Work to be completed:
Return exactly the lines that run from the one with "скорости просто влетел в людей. Внедорожник" to the last line of the entries below, both included, and nothing else.

[Records contained in a dataset]
+++++
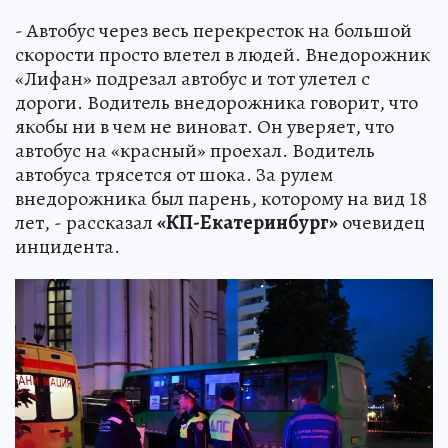
- Автобус через весь перекресток на большой
скорости просто влетел в людей. Внедорожник
«Лифан» подрезал автобус и тот улетел с
дороги. Водитель внедорожника говорит, что
якобы ни в чем не виноват. Он уверяет, что
автобус на «красный» проехал. Водитель
автобуса трясется от шока. За рулем
внедорожника был парень, которому на вид 18
лет, - рассказал
«КП-Екатеринбург»
очевидец
инцидента.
+++++
Your solution:
скорости просто влетел в людей. Внедорожник
«Лифан» подрезал автобус и тот улетел с
дороги. Водитель внедорожника говорит, что
якобы ни в чем не виноват. Он уверяет, что
автобус на «красный» проехал. Водитель
автобуса трясется от шока. За рулем
внедорожника был парень, которому на вид 18
лет, - рассказал
«КП-Екатеринбург»
очевидец
инцидента.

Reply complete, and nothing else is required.